Stephen Davis also asks, if belief in miracles was so common in ignorant times, why were Jesus’ miracles taken to be so significant (In Defense of Miracles, p.174)?  In reading these perspectives, I found myself amazed at some modern skeptics: he must consider the disciples of Jesus to be so stupid as to not know miracle from nature or anything else, but so smart as to create an elaborate and seemingly credible forgery in which the miracle is distinct from nature or anything else.  Another question the modern skeptic has to answer is why the disciples would include potentially detrimental information in the accounts if they were false.  If we look at the virgin birth, we have to ask along with Blomberg, “What follower of Jesus would have invented an account that led to Jesus being scorned as a mamzer (bastard) throughout his life as well as after his death?” (The Historical Reliability of the Gospels, p.117).  You might say that the disciples were trying to make Jesus’ life fulfill prophecy, but to be honest, the reference in Isaiah to the virgin birth is kind of obscure and not clearly about the Messiah.  I find it more logical to believe in the actual event bringing the thoughts together that the Messiah would be born of a virgin, rather than the disciples combing the Scriptures for what might make Jesus look like the Messiah.  Okay, so let’s say that the virgin birth was not a fabrication of the disciples; how then do we explain how a virgin gives birth?  For some this is really a large obstacle and is probably why Dawkins uses it in his embarrassment examples, but is it really that absurd to think of a virgin giving birth?  William Lane Craig has a recent example.

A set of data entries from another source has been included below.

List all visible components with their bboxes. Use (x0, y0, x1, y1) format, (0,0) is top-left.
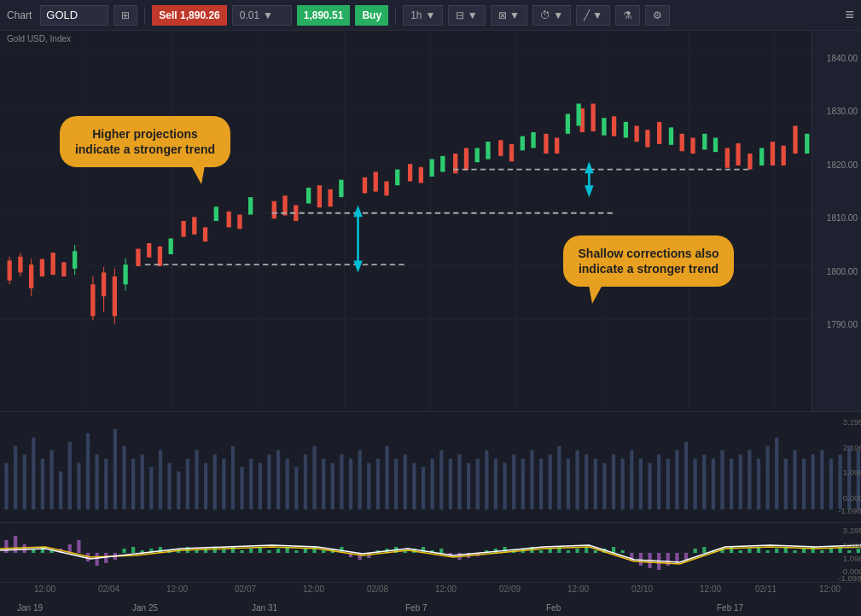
svg-rect-93 (702, 134, 707, 150)
indicators-button[interactable]: ⊞ (113, 5, 137, 26)
svg-rect-82 (429, 160, 433, 177)
svg-rect-77 (214, 206, 218, 221)
svg-rect-291 (748, 549, 751, 553)
svg-rect-36 (227, 212, 231, 228)
svg-rect-130 (204, 463, 207, 510)
main-area: Gold USD, Index 1840.00 1830.00 1820.00 … (0, 31, 861, 616)
svg-rect-178 (639, 459, 643, 510)
svg-rect-142 (312, 446, 316, 509)
svg-rect-144 (331, 463, 335, 510)
svg-rect-196 (802, 459, 806, 510)
svg-rect-179 (648, 463, 651, 510)
svg-rect-293 (765, 550, 769, 553)
timeframe-dropdown-icon: ▼ (425, 9, 435, 21)
svg-rect-222 (122, 549, 125, 553)
svg-rect-190 (748, 450, 751, 509)
svg-rect-148 (367, 463, 370, 510)
svg-rect-42 (328, 189, 332, 206)
svg-rect-111 (32, 438, 35, 509)
svg-rect-198 (820, 450, 823, 509)
svg-rect-81 (395, 170, 399, 186)
svg-rect-160 (476, 459, 480, 510)
svg-rect-57 (634, 126, 638, 142)
svg-rect-37 (237, 215, 241, 230)
symbol-input[interactable] (40, 5, 108, 26)
svg-rect-181 (666, 459, 670, 510)
time-label-1200-1: 12:00 (34, 584, 55, 594)
chart-label: Chart (7, 9, 32, 21)
svg-rect-238 (267, 550, 271, 553)
svg-rect-166 (530, 450, 533, 509)
svg-rect-84 (475, 148, 480, 163)
svg-rect-46 (408, 164, 412, 181)
svg-rect-257 (439, 549, 443, 553)
time-label-0211: 02/11 (755, 584, 777, 594)
svg-text:0.0000: 0.0000 (843, 494, 861, 503)
settings-button[interactable]: ⚙ (645, 5, 670, 26)
svg-rect-154 (422, 468, 425, 510)
svg-rect-58 (645, 130, 649, 147)
svg-rect-279 (639, 553, 643, 566)
svg-rect-32 (158, 247, 162, 266)
svg-rect-152 (404, 455, 407, 510)
svg-rect-296 (793, 550, 796, 553)
svg-rect-112 (41, 459, 44, 510)
svg-marker-103 (353, 260, 363, 272)
svg-rect-220 (104, 553, 108, 563)
buy-price-display: 1,890.51 (297, 5, 351, 26)
svg-rect-79 (306, 188, 311, 204)
flask-button[interactable]: ⚗ (615, 5, 640, 26)
svg-rect-85 (486, 142, 490, 159)
svg-rect-44 (374, 171, 378, 191)
svg-rect-290 (739, 550, 742, 553)
lot-size-input[interactable]: 0.01 ▼ (232, 5, 292, 26)
svg-rect-121 (122, 446, 125, 509)
svg-rect-140 (294, 468, 298, 510)
svg-rect-191 (757, 459, 760, 510)
svg-rect-217 (77, 540, 80, 553)
svg-rect-89 (576, 103, 580, 125)
svg-rect-134 (240, 468, 243, 510)
svg-rect-180 (657, 455, 660, 510)
date-feb: Feb (546, 603, 561, 613)
svg-rect-128 (186, 459, 189, 510)
time-label-1200-6: 12:00 (700, 584, 721, 594)
buy-button[interactable]: Buy (355, 5, 388, 26)
svg-rect-138 (276, 450, 280, 509)
svg-rect-115 (68, 442, 72, 509)
svg-rect-284 (684, 553, 688, 560)
svg-rect-151 (394, 459, 398, 510)
svg-rect-52 (544, 134, 548, 154)
menu-dots[interactable]: ≡ (845, 6, 854, 24)
svg-text:1.0983: 1.0983 (843, 469, 861, 478)
chart-type-button[interactable]: ⊟ ▼ (448, 5, 485, 26)
lot-dropdown-icon: ▼ (263, 9, 273, 21)
svg-rect-177 (630, 450, 633, 509)
svg-rect-149 (376, 459, 380, 510)
svg-rect-302 (847, 550, 851, 553)
svg-rect-163 (503, 463, 506, 510)
svg-rect-211 (23, 544, 26, 553)
svg-rect-187 (720, 450, 724, 509)
svg-rect-195 (793, 450, 796, 509)
svg-rect-173 (594, 459, 597, 510)
svg-rect-133 (231, 446, 235, 509)
svg-rect-141 (304, 455, 307, 510)
svg-rect-137 (267, 455, 271, 510)
overlay-button[interactable]: ⊠ ▼ (491, 5, 527, 26)
svg-rect-22 (50, 253, 55, 275)
svg-rect-120 (113, 429, 117, 509)
svg-rect-131 (213, 455, 217, 510)
svg-rect-145 (340, 455, 343, 510)
svg-rect-49 (464, 148, 468, 171)
sell-button[interactable]: Sell 1,890.26 (152, 5, 226, 26)
svg-rect-76 (169, 238, 173, 254)
svg-rect-184 (694, 459, 697, 510)
clock-button[interactable]: ⏱ ▼ (532, 5, 571, 26)
timeframe-selector[interactable]: 1h ▼ (403, 5, 443, 26)
svg-rect-143 (322, 459, 325, 510)
svg-rect-192 (765, 446, 769, 509)
svg-rect-45 (384, 182, 388, 196)
line-tool-button[interactable]: ╱ ▼ (576, 5, 610, 26)
svg-text:1.0983: 1.0983 (843, 555, 861, 563)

“in a recent conference at Notre Dame on `Science and Religion in the Post-Positivist Era,’ Arthur Peacocke claimed that modern cell biology has `radically undermined’ the credibility of the virgin birth because it would require God’s making a Y-chromosome de novo in Mary’s ovum-in other words, it would have to be a miracle!” (Reasonable Faith, p.280)

This makes me feel like we are back in elementary school again, finding out how babies are made and thinking we have discovered something new.  Mary could have told you that it would have to be a miracle, as she was sure that she was a virgin, and she did not need to have modern cell biology tell her that.  Is it really so incredible to think that God could create a Y-chromosome inside Mary?  I have a cousin who is unmarried, but still wants to have a baby.  For a large sum of money, she can have that opportunity, and far from prohibiting this, it is science that makes it possible.  It is called artificial insemination and she could technically still be a virgin and yet get pregnant.  I echo the words above once again in saying that if humans can do this, surely God, as Creator of both the Y- and the X-chromosomes in the first place, could create a Y-chromosome in Mary.  Very fitting that the words spoken in response to Mary’s question (yes, she asked how she could bear a son while still a virgin) were that “nothing will be impossible with God.” (Luke 1:37).